受賞者らには、賞金10兆ジンバブエドル(ジンバブエドルがまだ発行されていた2009年のレートで約8ドル相当)と、60秒間の、受賞スピーチ権が与えられます。
ただし、スピーチは、8歳の少女に「やめてください。つまらないです」と言われたら、そこで終了です。
医学賞は、「ピザで病気と死を予防できることがある、ただしイタリアで地産地消した場合に限る」ことを示す証拠を集めた、イタリアとオランダの研究チームに贈られました。
化学賞は、標準的な5歳児の1日の唾液分泌量を計算した、日本の研究チームに授与されました。
解剖学賞は、フランスの郵便配達人が、裸の時と服を着た時の、陰のうの温度の非対称性を測定した、2007年の仏研究に贈られました。
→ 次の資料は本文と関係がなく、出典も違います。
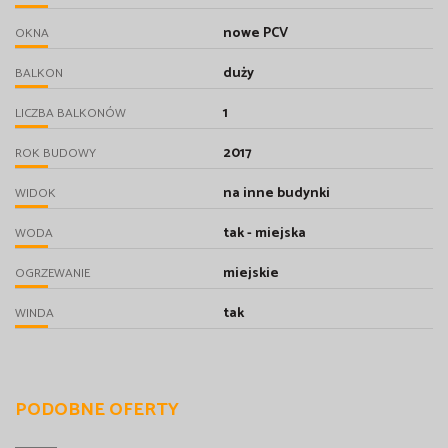
nowe PCV
OKNA
duży
BALKON
1
LICZBA BALKONÓW
2017
ROK BUDOWY
na inne budynki
WIDOK
tak - miejska
WODA
miejskie
OGRZEWANIE
tak
WINDA
PODOBNE OFERTY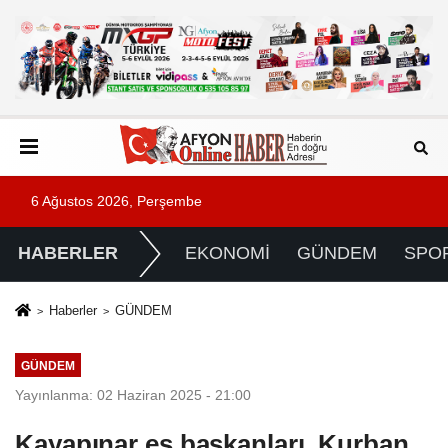
6 Ağustos 2026, Perşembe
HABERLER
EKONOMİ
GÜNDEM
SPO
Haberler
GÜNDEM
GÜNDEM
Yayınlanma: 02 Haziran 2025 - 21:00
Kayapınar eş başkanları, Kurban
心理学賞は、「口にペンをくわえると笑顔になり、その笑顔でさらに幸せになることを発見し、その後そうではなかったことを発見した」独ビュルツブルク大学のフリッツ・シュトラック氏に授与されました。
工学賞は、乳児のおむつ換えマシンを発明した、イランの研究チームが受賞しました。
このマシンは昨年、米国で特許を取得しました。
平和賞は、かゆいところをかく快感を測定した、国際チームに授与されました。
日本人のイグ・ノーベル賞受賞は、13年連続です。
5歳児30人を対象にした研究で、明海大学保健医療学部(千葉県浦安市)の渡部茂教授(68)が、北海道医療大学歯学部(北海道当別町)の助教授時代に同僚だった、今回の共同受賞者である、いずれも歯科医の大西峰子、今井香、河野英司、五十嵐清治各氏とともに行い、1995年に、専門誌に掲載されました。
授賞式には、渡部氏と、約30年前に被験者となった、渡部氏の息子3人が出席して、当時の研究を実演し、会場は爆笑に包まれました。
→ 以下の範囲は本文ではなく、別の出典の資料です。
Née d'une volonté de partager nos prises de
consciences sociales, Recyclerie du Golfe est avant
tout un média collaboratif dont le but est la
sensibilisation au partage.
渡部氏は、「30年前の研究だが、口の中の健康を支える唾液研究のスタートラインになった」と述べ、酸から歯を守るなど、唾液の働きに関する、その後の研究の基になったと、説明しました。
唾液を研究していた、小児歯科医の渡部氏は、当時、子供の1日の唾液量に関する文献がなかったことから、調査を開始しました。
被験者の唾液量を、2日間記録する必要があり、患者の子供の親の了解を得て行いましたが、途中で嫌になって逃げる子供もいました。
自らの子供3人も、嫌がるなどしましたが、ご褒美をあげて、実験をやったといいます。
渡部氏は受賞に「自分としては、まじめな生理学的な研究と思ってやっていたが…」と語りました。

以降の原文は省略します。